Last year, Randolph and its Alumni Association created a Founders Key award to honor the legacy of the most influential Randolph community members of the past, those who have done the most to keep its mission alive and thriving. This year, the award will be presented to Jim Palmer at a 5:00 PM reception in the Thurber Arts Center on Saturday, September 28.
Palmer taught English in the Upper School from 1974 to 1992 and was the English department chair for the last four years of his tenure, becoming a legend as both a life-changing teacher and coach. The students whom he taught and coached remember him vividly to this day, as the following letter from one of them, nominating him for the award, testifies:
If you are fortunate, you may in the course of your life encounter an extraordinary person who radically changes you for the better, transforms you in ways that you may not even fully appreciate until many years later. Mr. Jim Palmer, my 9th grade English teacher at Randolph in 1980, was that person for me.
He challenged my interests and abilities and made a life-shaping impact on me.

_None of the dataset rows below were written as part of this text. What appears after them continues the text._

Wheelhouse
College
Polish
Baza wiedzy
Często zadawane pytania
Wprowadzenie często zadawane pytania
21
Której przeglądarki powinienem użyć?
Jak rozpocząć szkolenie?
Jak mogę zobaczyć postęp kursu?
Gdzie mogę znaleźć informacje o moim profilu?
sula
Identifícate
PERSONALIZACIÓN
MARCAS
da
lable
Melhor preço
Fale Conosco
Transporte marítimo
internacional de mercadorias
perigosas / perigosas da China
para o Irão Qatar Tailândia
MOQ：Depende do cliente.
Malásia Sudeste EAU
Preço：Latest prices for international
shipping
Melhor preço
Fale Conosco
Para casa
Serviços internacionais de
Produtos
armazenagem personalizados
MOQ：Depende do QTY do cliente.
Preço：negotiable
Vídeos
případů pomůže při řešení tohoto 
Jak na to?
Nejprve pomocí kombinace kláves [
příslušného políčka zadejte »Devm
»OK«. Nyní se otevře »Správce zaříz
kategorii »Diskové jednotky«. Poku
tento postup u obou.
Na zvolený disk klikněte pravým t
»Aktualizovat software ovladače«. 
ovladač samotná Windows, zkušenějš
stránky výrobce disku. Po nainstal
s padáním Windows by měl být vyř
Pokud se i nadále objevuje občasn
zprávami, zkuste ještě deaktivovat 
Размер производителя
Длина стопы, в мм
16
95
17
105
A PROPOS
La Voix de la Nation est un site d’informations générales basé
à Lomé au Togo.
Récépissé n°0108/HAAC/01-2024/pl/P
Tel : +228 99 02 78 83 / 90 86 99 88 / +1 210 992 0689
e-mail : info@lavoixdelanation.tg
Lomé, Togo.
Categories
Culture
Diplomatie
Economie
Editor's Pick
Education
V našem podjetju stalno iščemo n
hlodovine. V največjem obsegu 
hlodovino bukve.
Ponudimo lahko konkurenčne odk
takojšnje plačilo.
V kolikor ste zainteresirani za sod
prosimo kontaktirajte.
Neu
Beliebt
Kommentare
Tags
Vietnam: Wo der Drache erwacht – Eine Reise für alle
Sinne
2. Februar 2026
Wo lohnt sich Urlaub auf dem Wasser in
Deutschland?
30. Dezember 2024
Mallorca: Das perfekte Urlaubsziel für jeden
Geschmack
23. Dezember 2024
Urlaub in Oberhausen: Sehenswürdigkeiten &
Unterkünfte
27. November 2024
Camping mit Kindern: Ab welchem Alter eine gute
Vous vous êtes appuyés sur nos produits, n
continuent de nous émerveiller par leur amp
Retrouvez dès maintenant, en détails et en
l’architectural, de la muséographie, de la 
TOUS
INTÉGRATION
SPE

I loved reading and writing, but I had never been challenged to become deeply reflective and analytical in my reading, or to push my writing to new levels. Mr. Palmer sparked in me a realization that a whole wide world existed in literature and writing, a world that felt simultaneously intuitive and unknown. He challenged my interests and abilities and made a life-shaping impact on me. Everyone at Randolph knew about the “Palmer paper.” I have no doubt that at Mr. Palmer’s current school, Altamont School in Birmingham, every kid still knows about the Palmer paper. In my day, it was of precise length, perfect grammar, original thought, handwritten and folded crisply lengthwise. Mr. Palmer demanded a lot from his students, but we all knew he was teaching us something important. It wasn’t just writing; it was developing your ideas. It was communicating well, on time, and with great respect for a teacher who would grade you fairly.

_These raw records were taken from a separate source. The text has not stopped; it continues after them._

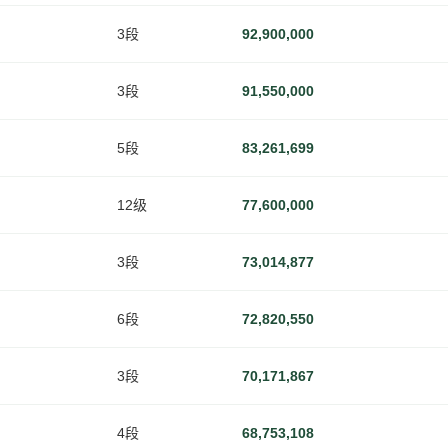
3段
92,900,000
3段
91,550,000
5段
83,261,699
12级
77,600,000
3段
73,014,877
6段
72,820,550
3段
70,171,867
4段
68,753,108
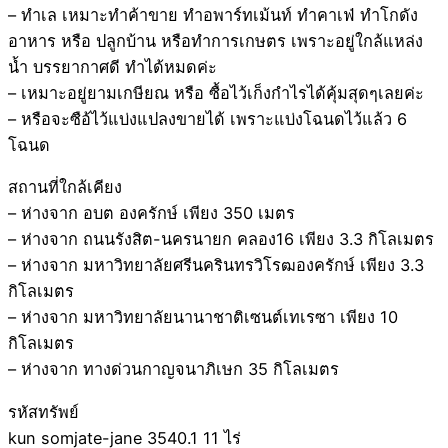
– ทำเล เหมาะทำค้าขาย ทำอพาร์ทเม้นท์ ทำคาเฟ่ ทำโกดัง
อาหาร หรือ ปลูกบ้าน หรือทำการเกษตร เพราะอยู่ใกล้แหล่ง
น้ำ บรรยากาศดี ทำได้หมดค่ะ
– เหมาะอยู่ยามเกษียณ หรือ ซื้อไว้เก็งกำไรได้คุ้มสุดๆเลยค่ะ
– หรือจะซือ้ไว้แบ่งแปลงขายได้ เพราะแบ่งโฉนดไว้แล้ว 6
โฉนด
สถานที่ใกล้เคียง
– ห่างจาก อบต องครักษ์ เพียง 350 เมตร
– ห่างจาก ถนนรังสิต-นครนายก คลอง16 เพียง 3.3 กิโลเมตร
– ห่างจาก มหาวิทยาลัยศรีนครินทรวิโรฒองครักษ์ เพียง 3.3
กิโลเมตร
– ห่างจาก มหาวิทยาลัยนานาชาติเซนต์เทเรซา เพียง 10
กิโลเมตร
– ห่างจาก ทางด่วนกาญจนาภิเษก 35 กิโลเมตร
รหัสทรัพย์
kun somjate-jane 3540.1 11 ไร่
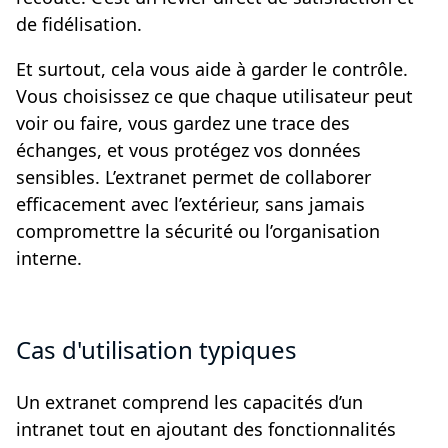
de fidélisation.
Et surtout, cela vous aide à garder le contrôle.
Vous choisissez ce que chaque utilisateur peut
voir ou faire, vous gardez une trace des
échanges, et vous protégez vos données
sensibles. L’extranet permet de collaborer
efficacement avec l’extérieur, sans jamais
compromettre la sécurité ou l’organisation
interne.
Cas d'utilisation typiques
Un extranet comprend les capacités d’un
intranet tout en ajoutant des fonctionnalités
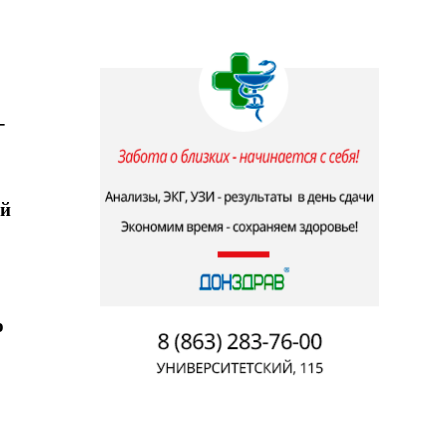
-
ей
ю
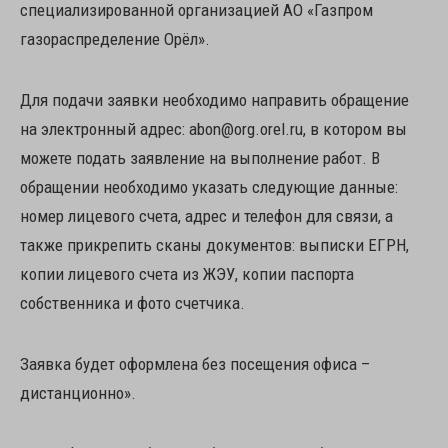
специализированной организацией АО «Газпром
газораспределение Орёл».
Для подачи заявки необходимо направить обращение
на электронный адрес: abon@org.orel.ru, в котором вы
можете подать заявление на выполнение работ. В
обращении необходимо указать следующие данные:
номер лицевого счета, адрес и телефон для связи, а
также прикрепить сканы документов: выписки ЕГРН,
копии лицевого счета из ЖЭУ, копии паспорта
собственника и фото счетчика.
Заявка будет оформлена без посещения офиса –
дистанционно».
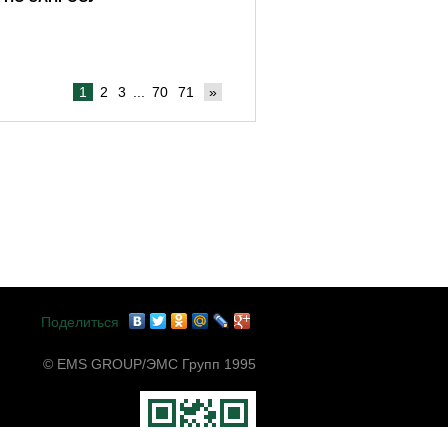
1
2
3
...
70
71
»
Поделиться
© EMS GROUP/ЭМС Групп 1995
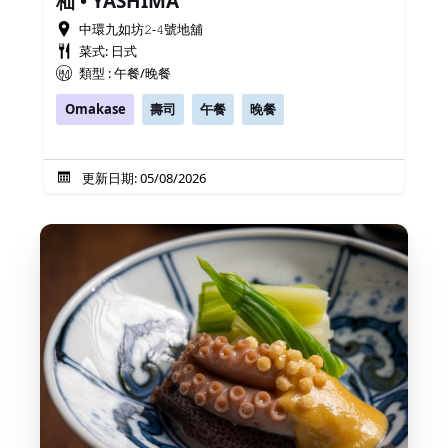
杣 • YASHIMA
中環九如坊𝟸-𝟺號地舖
菜式: 日式
類型 : 午餐/晚餐
Omakase
壽司
午餐
晚餐
更新日期: 05/08/2026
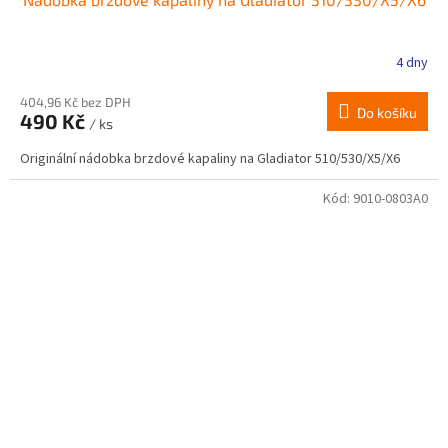
4 dny
404,96 Kč bez DPH
Do košíku
490 Kč
/ ks
Originální nádobka brzdové kapaliny na Gladiator 510/530/X5/X6
Kód:
9010-0803A0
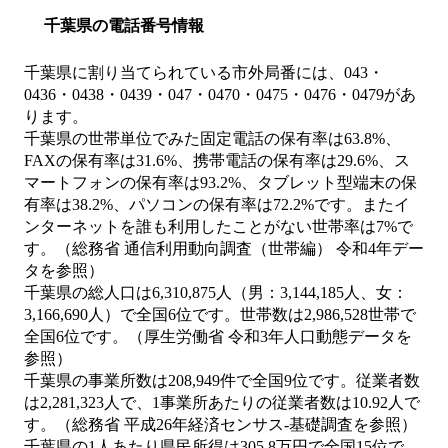
千葉県の電話番号情報
千葉県に割り当てられている市外局番には、043・
0436・0438・0439・047・0470・0475・0476・0479があ
ります。
千葉県の世帯単位でみた固定電話の保有率は63.8%、
FAXの保有率は31.6%、携帯電話の保有率は29.6%、ス
マートフォンの保有率は93.2%、タブレット型端末の保
有率は38.2%、パソコンの保有率は72.2%です。またイ
ンターネットを誰も利用したことがない世帯率は7%で
す。（総務省 通信利用動向調査（世帯編） 令和4年デー
タを参照）
千葉県の総人口は6,310,875人（男：3,144,185人、女：
3,166,690人）で全国6位です。世帯数は2,986,528世帯で
全国6位です。（厚生労働省 令和3年人口動態データを
参照）
千葉県の事業所数は208,949件で全国9位です。従業者数
は2,281,323人で、1事業所あたりの従業者数は10.92人で
す。（総務省 平成26年経済センサス‐基礎調査を参照）
千葉県の1人あたり県民所得は305.8万円で全国15位で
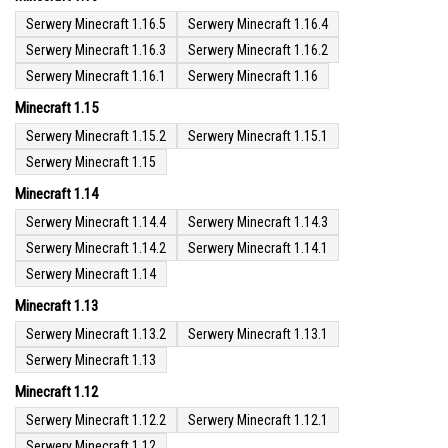
Serwery Minecraft 1.16.5
Serwery Minecraft 1.16.4
Serwery Minecraft 1.16.3
Serwery Minecraft 1.16.2
Serwery Minecraft 1.16.1
Serwery Minecraft 1.16
Minecraft 1.15
Serwery Minecraft 1.15.2
Serwery Minecraft 1.15.1
Serwery Minecraft 1.15
Minecraft 1.14
Serwery Minecraft 1.14.4
Serwery Minecraft 1.14.3
Serwery Minecraft 1.14.2
Serwery Minecraft 1.14.1
Serwery Minecraft 1.14
Minecraft 1.13
Serwery Minecraft 1.13.2
Serwery Minecraft 1.13.1
Serwery Minecraft 1.13
Minecraft 1.12
Serwery Minecraft 1.12.2
Serwery Minecraft 1.12.1
Serwery Minecraft 1.12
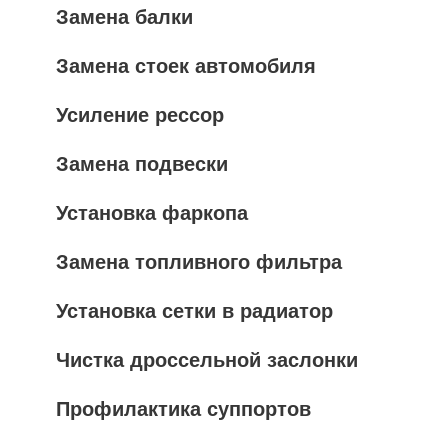
Замена балки
Замена стоек автомобиля
Усиление рессор
Замена подвески
Установка фаркопа
Замена топливного фильтра
Установка сетки в радиатор
Чистка дроссельной заслонки
Профилактика суппортов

Mr. Palmer’s teaching provided the foundation for critical parts of my life. He imbued in me an enduring love for literature and literary criticism, a love which I pursued in college through a major in English. He provided the writing foundation for my days in law school and my work for two law journals. He provided the foundation for my creative writing, and also the scholarly writing I did in seminary as I pursued a masters in theology and wrote a thesis. And even many years later, as I wrote my first book, which examined spiritual theology yet also required personal narratives, I thought of Mr. Palmer.

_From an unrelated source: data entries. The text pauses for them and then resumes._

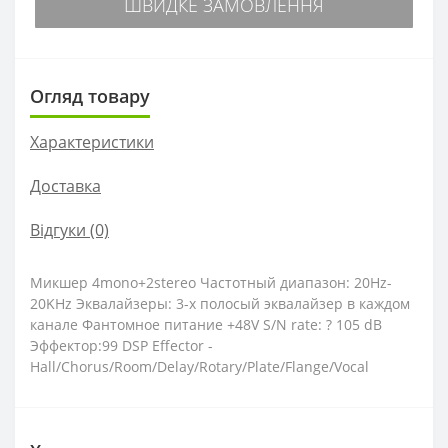
ШВИДКЕ ЗАМОВЛЕННЯ
Огляд товару
Характеристики
Доставка
Відгуки (0)
Микшер 4mono+2stereo Частотный диапазон: 20Hz-
20KHz Эквалайзеры: 3-х полосый эквалайзер в каждом
канале Фантомное питание +48V S/N rate: ? 105 dB
Эффектор:99 DSP Effector -
Hall/Chorus/Room/Delay/Rotary/Plate/Flange/Vocal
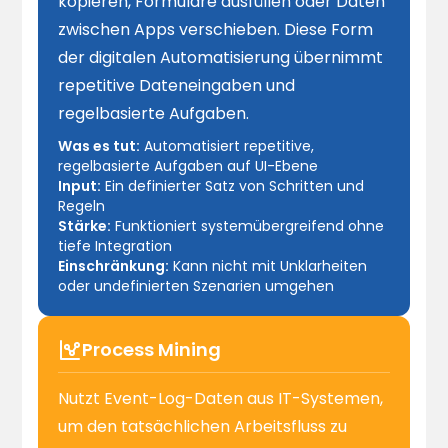
kopieren, Formulare ausfüllen oder Daten
zwischen Apps verschieben. Diese Form
der digitalen Automatisierung übernimmt
repetitive Dateneingaben und
regelbasierte Aufgaben.
Was es tut:
Automatisiert repetitive,
regelbasierte Aufgaben auf UI-Ebene
Input:
Ein definierter Satz von Schritten und
Regeln
Stärke:
Funktioniert systemübergreifend ohne
tiefe Integration
Einschränkung:
Kann nicht mit Unklarheiten
oder undefinierten Szenarien umgehen
Process Mining
Nutzt Event-Log-Daten aus IT-Systemen,
um den tatsächlichen Arbeitsfluss zu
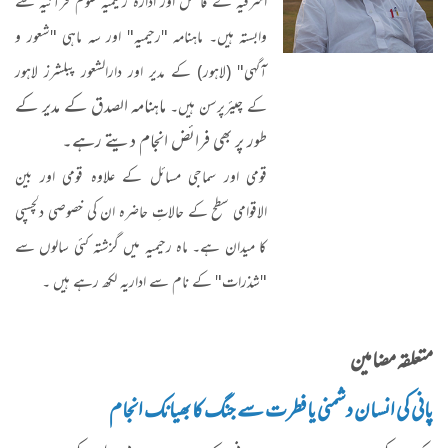
اشرفیہ کے فاضل اور ادارہ رحیمیہ علوم قرآنیہ سے
وابستہ ہیں۔ ماہنامہ "رحیمیہ" اور سہ ماہی "شعور و
آگہی" (لاہور) کے مدیر اور دارالشعور پبلشرز لاہور
ماہنامہ الصدق کے مدیر کے
کے چیئرپرسن ہیں۔
طور پر بھی فرائض انجام دیتے رہے۔
قومی اور سماجی مسائل کے علاوہ قومی اور بین
الاقوامی سطح کے حالاتِ حاضرہ ان کی خصوصی دلچسپی
کا میدان ہے۔ ماہ رحیمیہ میں گزشتہ کئی سالوں سے
"شذرات" کے نام سے اداریہ لکھ رہے ہیں ۔
متعلقہ مضامین
پانی کی انسان دشمنی یا فطرت سے جنگ کا بھیانک انجام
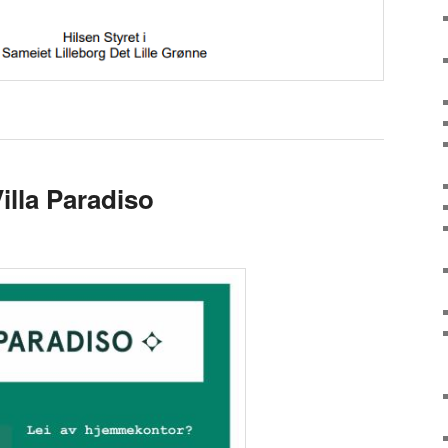
Villa Paradiso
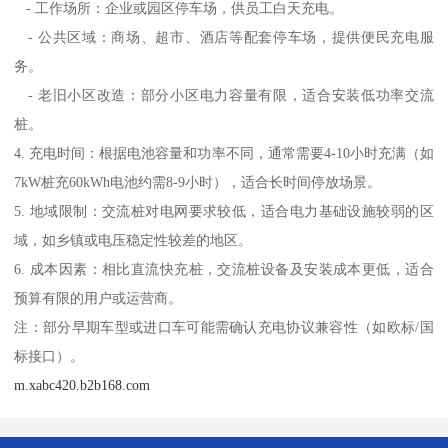
- 工作场所：企业或园区停车场，供员工白天充电。
- 公共区域：商场、超市、酒店等配套停车场，提供便民充电服
务。
- 老旧小区改造：部分小区电力容量有限，适合安装低功率交流
桩。
4. 充电时间：根据电池容量和功率不同，通常需要4-10小时充满（如
7kW桩充60kWh电池约需8-9小时），适合长时间停放场景。
5. 地域限制：交流桩对电网要求较低，适合电力基础设施较弱的区
域，如乡镇或电压稳定性较差的地区。
6. 成本因素：相比直流快充桩，交流桩设备及安装成本更低，适合
预算有限的用户或运营商。
注：部分早期车型或进口车可能需确认充电协议兼容性（如欧标/国
标接口）。
m.xabc420.b2b168.com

Mr. Palmer understood the poet in me at a time when others did not.
Mr. Palmer made a point of introducing a wide variety of ideas underlying great works. As just one example of his energetic outpouring of teaching that touched my life, I remember him teaching our class about a 16th-century friar named John of the Cross and the idea of the dark night of the soul and how this idea worked as a literary concept. Years later, John of the Cross and his theology became an important influence in my own theological thought and writing.
Mr. Palmer understood the poet in me at a time when others did not. He helped me value the poetic and taught me to write out of that space, which came forward in the form of short stories and poetry. All these years later, as a published poet, I look back gratefully on my teacher who cheered on my creative work at a key developmental moment. Mr. Palmer encouraged me and gave me confidence in my abilities. That was perhaps the kindest and most critical thing he did for me as a person, and as a writer. He urged me to publish my creative work in the school journal. He pushed me to take greater risks in my writing, and to see myself as a gifted writer
Thirty-nine years later, he remains the single most influential teacher in my life.
I have no doubt that it is still what he is doing, for each and every one of his students. Thirty-nine years later, he remains the single most influential teacher in my life. I would like to nominate him for the Randolph School Founders Key because I believe that there is no greater testament to “the lasting impact of [his] completed legacy at Randolph” than the lives he has touched. I offer mine as an example of his excellence and profound impact as a teacher.
Laura Reece Hogan – Class of 1984
This past spring, Palmer retired from the faculty of The Altamont School in Birmingham after a tenure of 26 years.